Records from a data collection:

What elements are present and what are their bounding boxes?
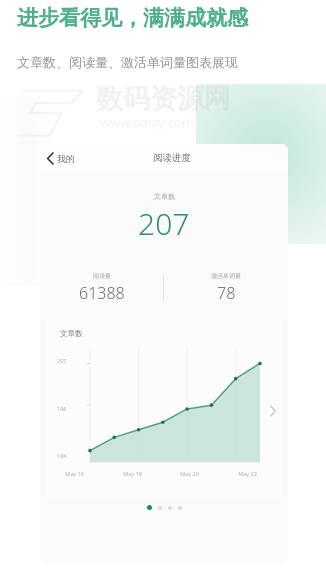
staticText: May 20	[180, 470, 199, 477]
button[interactable]	[178, 506, 182, 510]
staticText: 进步看得见，满满成就感	[17, 5, 248, 31]
staticText: 阅读量	[93, 272, 111, 280]
button[interactable]	[147, 505, 152, 510]
button[interactable]: 我的	[40, 149, 81, 168]
staticText: 文章数	[154, 192, 175, 201]
button[interactable]: Next chart	[266, 404, 280, 418]
staticText: 207	[138, 203, 190, 244]
staticText: 阅读进度	[153, 152, 191, 164]
staticText: 207	[57, 357, 67, 364]
staticText: 196	[57, 405, 67, 412]
staticText: May 16	[65, 470, 84, 477]
staticText: 激活单词量	[211, 272, 241, 280]
button[interactable]	[158, 506, 162, 510]
staticText: 61388	[79, 282, 125, 304]
button[interactable]: 文章数	[46, 320, 282, 498]
staticText: 78	[217, 282, 236, 304]
staticText: 我的	[57, 153, 75, 164]
staticText: 文章数	[60, 329, 83, 338]
button[interactable]	[168, 506, 172, 510]
staticText: 文章数、阅读量、激活单词量图表展现	[17, 54, 238, 70]
staticText: May 18	[123, 470, 142, 477]
staticText: May 22	[238, 470, 257, 477]
staticText: 数码资源网	[96, 82, 231, 116]
staticText: 184	[57, 452, 67, 459]
staticText: www.smzy.com	[100, 113, 194, 131]
button[interactable]: 激活单词量	[164, 272, 288, 304]
button[interactable]: 阅读量	[40, 272, 163, 304]
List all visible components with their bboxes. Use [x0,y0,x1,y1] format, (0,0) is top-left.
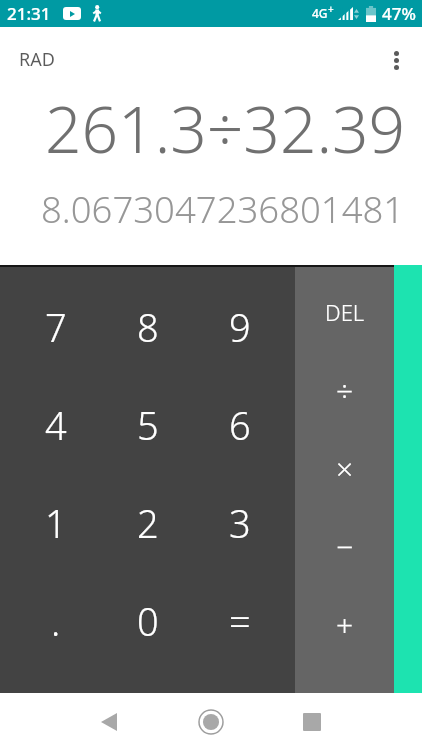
staticText: 5 [137,399,159,451]
button[interactable]: 4 [10,376,102,474]
staticText: RAD [19,47,55,72]
staticText: 7 [45,301,67,353]
button[interactable]: More options [376,40,416,80]
staticText: 21:31 [7,2,51,25]
button[interactable]: 2 [102,474,194,572]
staticText: 1 [45,497,67,549]
staticText: − [336,526,354,567]
button[interactable]: 9 [194,278,286,376]
button[interactable]: 3 [194,474,286,572]
button[interactable]: 0 [102,572,194,670]
staticText: 8 [137,301,159,353]
button[interactable]: DEL [295,273,394,351]
button[interactable]: 1 [10,474,102,572]
button[interactable]: 6 [194,376,286,474]
button[interactable]: × [295,429,394,507]
button[interactable]: . [10,572,102,670]
staticText: 8.0673047236801481 [41,184,405,234]
button[interactable]: − [295,507,394,585]
staticText: 261.3÷32.39 [45,85,406,172]
staticText: 4 [45,399,67,451]
staticText: ÷ [336,370,354,411]
staticText: = [229,595,251,647]
staticText: . [51,595,61,647]
button[interactable]: 8 [102,278,194,376]
button[interactable]: + [295,585,394,663]
button[interactable]: 7 [10,278,102,376]
staticText: + [336,604,354,645]
button[interactable]: = [194,572,286,670]
staticText: 3 [229,497,251,549]
staticText: DEL [325,297,365,327]
staticText: 0 [137,595,159,647]
button[interactable]: Home [181,693,241,750]
button[interactable]: Back [79,693,139,750]
staticText: 2 [137,497,159,549]
staticText: 47% [382,2,416,25]
staticText: 6 [229,399,251,451]
button[interactable]: RAD [11,42,63,77]
staticText: 9 [229,301,251,353]
button[interactable]: 5 [102,376,194,474]
staticText: + [328,2,334,16]
button[interactable]: Recent apps [282,693,342,750]
staticText: × [336,448,354,489]
button[interactable]: ÷ [295,351,394,429]
staticText: 4G [312,5,328,21]
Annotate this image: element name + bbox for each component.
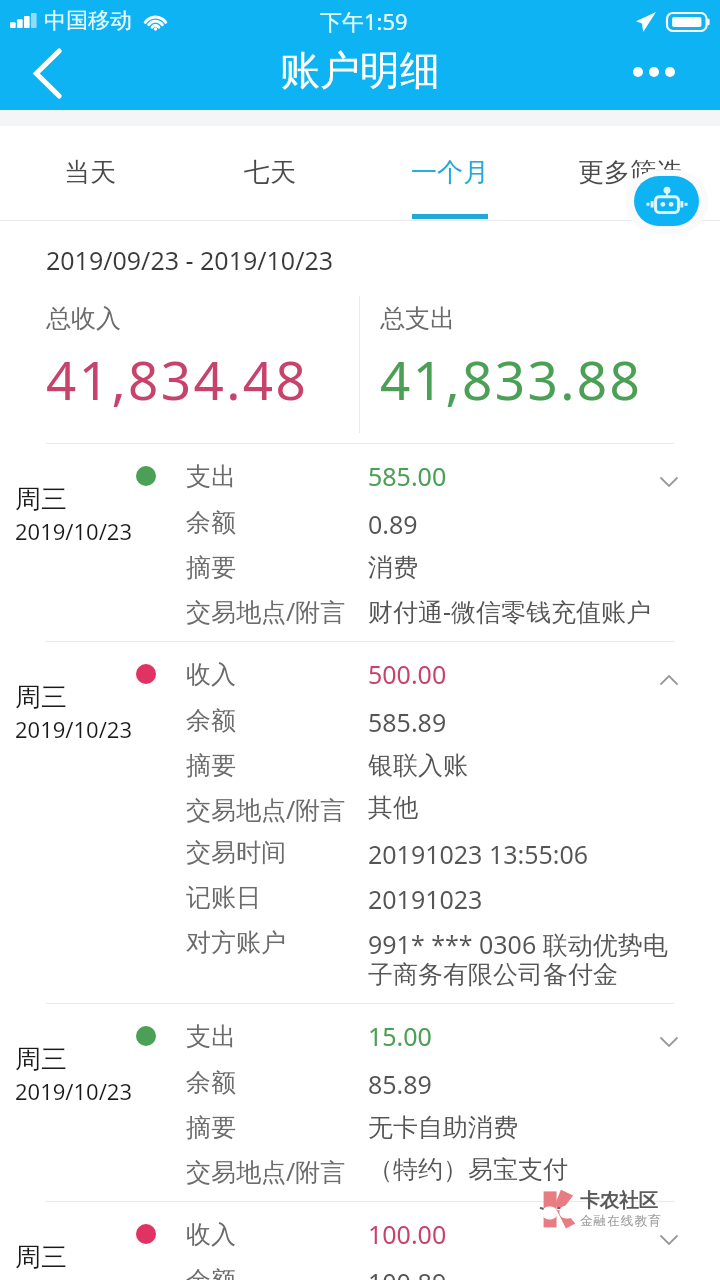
staticText: 银联入账 — [368, 750, 668, 781]
staticText: 41,833.88 — [380, 343, 643, 415]
staticText: 支出 — [186, 1021, 368, 1052]
staticText: 15.00 — [368, 1019, 432, 1053]
staticText: 当天 — [64, 156, 116, 189]
staticText: 41,834.48 — [46, 343, 309, 415]
staticText: 其他 — [368, 792, 668, 823]
staticText: 2019/10/23 — [15, 714, 133, 744]
staticText: 卡农社区 — [580, 1188, 658, 1213]
staticText: 0.89 — [368, 507, 668, 541]
staticText: 交易地点/附言 — [186, 1154, 368, 1188]
button[interactable]: 周三 — [0, 1202, 720, 1280]
staticText: 总收入 — [46, 303, 121, 334]
staticText: 财付通-微信零钱充值账户 — [368, 594, 668, 628]
staticText: 2019/10/23 — [15, 1076, 133, 1106]
staticText: 七天 — [244, 156, 296, 189]
staticText: 585.00 — [368, 459, 447, 493]
staticText: 摘要 — [186, 1112, 368, 1143]
staticText: 20191023 — [368, 882, 668, 916]
staticText: 991* *** 0306 联动优势电子商务有限公司备付金 — [368, 927, 668, 990]
button[interactable]: Chat assistant — [634, 176, 699, 226]
button[interactable]: 当天 — [0, 126, 180, 220]
staticText: 摘要 — [186, 750, 368, 781]
staticText: 无卡自助消费 — [368, 1112, 668, 1143]
staticText: 收入 — [186, 1219, 368, 1250]
staticText: 更多筛选 — [578, 156, 682, 189]
staticText: 余额 — [186, 705, 368, 736]
staticText: 总支出 — [380, 303, 455, 334]
staticText: 余额 — [186, 1265, 368, 1280]
staticText: 100.89 — [368, 1265, 668, 1280]
staticText: 中国移动 — [44, 7, 132, 35]
staticText: 100.00 — [368, 1217, 447, 1251]
staticText: 周三 — [15, 1241, 67, 1274]
staticText: 周三 — [15, 1043, 67, 1076]
button[interactable]: 周三 — [0, 444, 720, 641]
staticText: 交易地点/附言 — [186, 594, 368, 628]
button[interactable]: Back — [0, 44, 96, 110]
staticText: 账户明细 — [280, 45, 440, 95]
staticText: （特约）易宝支付 — [368, 1154, 668, 1185]
staticText: 500.00 — [368, 657, 447, 691]
staticText: 交易地点/附言 — [186, 792, 368, 826]
staticText: 下午1:59 — [320, 6, 408, 36]
button[interactable]: 七天 — [180, 126, 360, 220]
button[interactable]: 更多筛选 — [540, 126, 720, 220]
staticText: 消费 — [368, 552, 668, 583]
button[interactable]: 周三 — [0, 1004, 720, 1201]
staticText: 周三 — [15, 483, 67, 516]
button[interactable]: 周三 — [0, 642, 720, 1003]
staticText: 金融在线教育 — [580, 1213, 662, 1229]
button[interactable]: More options — [590, 44, 720, 110]
staticText: 记账日 — [186, 882, 368, 913]
staticText: 交易时间 — [186, 837, 368, 868]
staticText: 20191023 13:55:06 — [368, 837, 668, 871]
button[interactable]: 一个月 — [360, 126, 540, 220]
staticText: 余额 — [186, 1067, 368, 1098]
staticText: 余额 — [186, 507, 368, 538]
staticText: 周三 — [15, 681, 67, 714]
staticText: 585.89 — [368, 705, 668, 739]
staticText: 摘要 — [186, 552, 368, 583]
staticText: 一个月 — [411, 156, 489, 189]
staticText: 收入 — [186, 659, 368, 690]
staticText: 2019/09/23 - 2019/10/23 — [46, 243, 334, 277]
staticText: 对方账户 — [186, 927, 368, 958]
staticText: 支出 — [186, 461, 368, 492]
staticText: 2019/10/23 — [15, 516, 133, 546]
staticText: 85.89 — [368, 1067, 668, 1101]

EXERCISE REQUIREMENTS:
Tally the lines above that contain "More"; give only the number.

SOLUTION TO THIS EXERCISE:
2